Ironically, I feel lighter now that I fully comprehend the burden of comprehending King Lear.
If you read Theater Is Hard, you’ve probably watched Slings & Arrows multiple times. (If you haven’t, buy all 3 seasons now and write it off as a business expense.)4
The final season of Slings & Arrows is “the Lear season.” (1st = “the Hamlet season,” 2nd = “the MacBeth season”). The protagonist, Geoffrey Tennant, my spirit animal, played to perfection by Paul Gross, says of King Lear:
“You can go right through the ‘ages of man’ with Shakespeare. And then, at the end, he gives you this enormous gift of Lear—- to anticipate your own decay.”

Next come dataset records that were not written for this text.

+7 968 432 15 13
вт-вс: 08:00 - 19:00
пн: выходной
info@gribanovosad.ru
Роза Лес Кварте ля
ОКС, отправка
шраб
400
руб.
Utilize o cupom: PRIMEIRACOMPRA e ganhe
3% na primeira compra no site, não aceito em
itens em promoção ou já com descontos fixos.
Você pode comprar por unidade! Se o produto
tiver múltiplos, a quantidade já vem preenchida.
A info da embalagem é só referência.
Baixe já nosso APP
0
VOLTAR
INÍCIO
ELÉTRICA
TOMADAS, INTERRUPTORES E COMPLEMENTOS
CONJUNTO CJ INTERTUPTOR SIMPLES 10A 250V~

The real genius of what Shakespeare did with King Lear is that not only did he write a character who actually changes, he wrote a play that actually changes depending on where you are in your life.
I can’t think of another play that does that— a true literary prism.

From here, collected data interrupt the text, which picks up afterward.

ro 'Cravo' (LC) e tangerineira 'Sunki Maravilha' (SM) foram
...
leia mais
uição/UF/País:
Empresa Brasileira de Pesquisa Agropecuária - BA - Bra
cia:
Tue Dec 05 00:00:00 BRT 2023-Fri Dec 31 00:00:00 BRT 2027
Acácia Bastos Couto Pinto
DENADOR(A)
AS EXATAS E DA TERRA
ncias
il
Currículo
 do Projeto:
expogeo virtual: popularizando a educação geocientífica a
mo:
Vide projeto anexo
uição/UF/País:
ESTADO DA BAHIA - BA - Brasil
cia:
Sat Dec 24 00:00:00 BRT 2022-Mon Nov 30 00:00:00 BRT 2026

Yes, getting old is hard. My neck hurts all the time now for absolutely no reason, my hair is completely silver, I now do that thing my gramma used to do where she lists every name of everyone in her family before landing on the right one. (“MikeDanJimPhyllisJaneNancySARA help me out of the car!”)

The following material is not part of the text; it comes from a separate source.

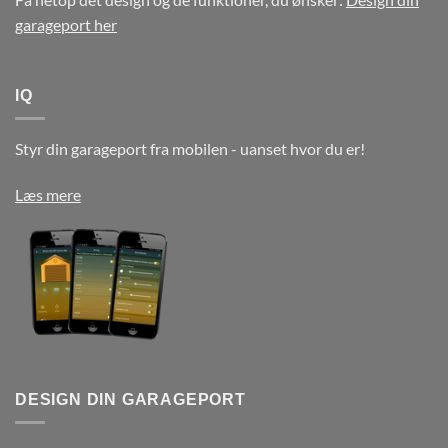
garageport her
IQ
Styr din garageport fra mobilen - uanset hvor du er!
Læs mere
DESIGN DIN GARAGEPORT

But old Sara has one thing now that young Sara did not, could not, would not: the bravery to wake up, be apologetic and humble. Like Lear in his final moment.
You poor naked wretches, whereso’er you are, theater ‘tis hard.
Note: no psychodelic drugs taken.
I know Gloucester isn’t a poor person, per se, he’s not as high up as the others.
The actual line is: “O my follies! Edgar was abused. Kind gods, forgive me that, and prosper him.” I hamfistedly changed it to fit my fantastical Pam Bondi scenario.
Like, right now.


brilliant, sara! i love “lear”; i’ve seen about a dozen live productions, one with the rare happy ending, in addition to kurosawa’s “ran,” and many were unforgettable, mostly for good reasons — with a coupla major exceptions. i’m so mad at myself for missing the show at la mama (and the recent chinatown version). as i get older (not old, which is a completely different thing), i find myself drawn to the story of fathers and their children, three girls for lear, two boys for gloucester. but in every iteration, i discover something new about the play — and about life, storms and all. brava!
My goodness. That was…a lot. In a good way. I read Lear in high school in a Shakespeare class. Then I read it in a Dramaturgy class in college and then promptly forgot about it for the next 27 years until this moment. I feel I have to consume it again.